Escrevivendo e Photoandarilhando por ali e por aqui

“O que a fotografia reproduz no infinito aconteceu apenas uma vez: ela repete mecanicamente o que não poderá nunca mais se repetir existencialmente”.(Roland Barthes)

«Todo o filme é uma construção irreal do real e isto tanto mais quanto mais "real" o cinema parecer. Por paradoxal que seja! Todo o filme, como toda a obra humana, tem significados vários, podendo ser objecto de várias leituras. O filme, como toda a realidade, não tem um único significado, antes vários, conforme quem o tenta compreender. Tal compreensão depende da experiência de cada um. É do concurso de várias experiências, das várias leituras (dum filme ou, mais amplamente, do real) que permite ter deles uma compreensão ou percepção, de serem (tendencialmente) tal qual são. (Victor Nogueira - excerto do Boletim do Núcleo Juvenil de Cinema de Évora, Janeiro 1973

domingo, 29 de novembro de 2020

fontenários e chafarizes 15 - Carnaxide

 `Victor Nogueira

Aqui se referenciam os chafarizes, azulejados, da antiga freguesia de Carnaxide: nesta povoação e em Linda-a-Pastora. Se os painéis de azulejos que ornamentam os chafarizes de Linda-a-Pastora reproduzem cenas campestres, essas representações já nada têm a ver com a actual povoação, Por estas bandas residiram Cesário Verde e Camilo Castelo Branco.

Linda-a-Pastora


Fonte de Sant'Anna (rolo 218)


Chafariz junto à Capela de S. João Baptista - Rua Manuel Pereira de Azevedo (rolo 218)


Carnaxide
 



Chafariz, com um painel de azulejos e brasão de Oeiras, datado de 1952



Chafariz construído no século XVIII pelo rei Dom José depois do terramoto de 1755, constituído por um tanque rectangular e duas bicas, com o brasão real. - Rua 5 de Outubro, junto à Igreja de S. Romão


Linda-a- Pastora - Alcandorada na AE, pela encosta acima, mantém um ar de povoação rural, de edifícios em degradação, perdida no meio da auto-estrada e das vivendas que se vão construindo mais a cima. As ruas são estreitas, labirínticas, tortuosas, algumas simples becos ou pedonais de escadaria acima (ou abaixo), como na Alfama lisboeta, algumas conservando os nomes característicos de outrora Becos das Mouras, dos Namorados, dos Pombais e do Veríssimo, Travessas do Carambola, do Ferrador e da Bomba  (este terminando no Casal do Poço, mesmo ao lado da auto estrada) e Calçadas do  Lavra  e do Rei, Ruas do  Lavra e da Serra de S. Miguel,  Largo da  Bica. 

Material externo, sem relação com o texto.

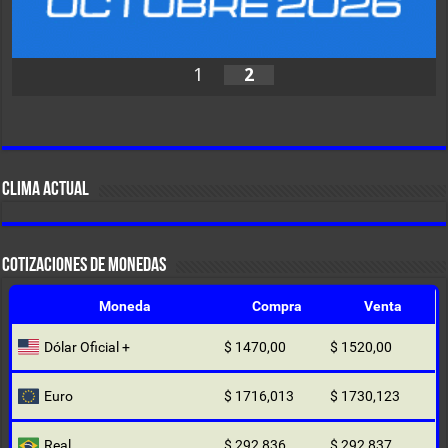
1
2
CLIMA ACTUAL
COTIZACIONES DE MONEDAS
Moneda
Compra
Venta
Dólar Oficial +
$ 1470,00
$ 1520,00
Euro
$ 1716,013
$ 1730,123
Real
$ 292,836
$ 292,837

A meia encosta, com um pequeno adro, situa se a Capela de S. João Baptista, de traça simples e barras azuis, para além do quartel de bombeiros voluntários. As casas são ainda rurais e uma delas com uma data: 1848, possuindo outras registos de azulejos, actuais. Na rua do Lavra um cão, de ar triste e cara de urso, olha para a rua, o pescoço enfiado nas grades, não ladrando a quem passa. Sentada no poial duma casa uma velhota costura e resisto à tentação da fotografia. As Fontes de Santa Ana e outra no adro da Igreja possuem painéis de azulejos com cenas campestres.  

Mais para oriente, sobranceiras e ao longo da auto estrada, estendendo se até ao Santuário da Senhora da Pedra, muitas barracas e casas abarracadas. 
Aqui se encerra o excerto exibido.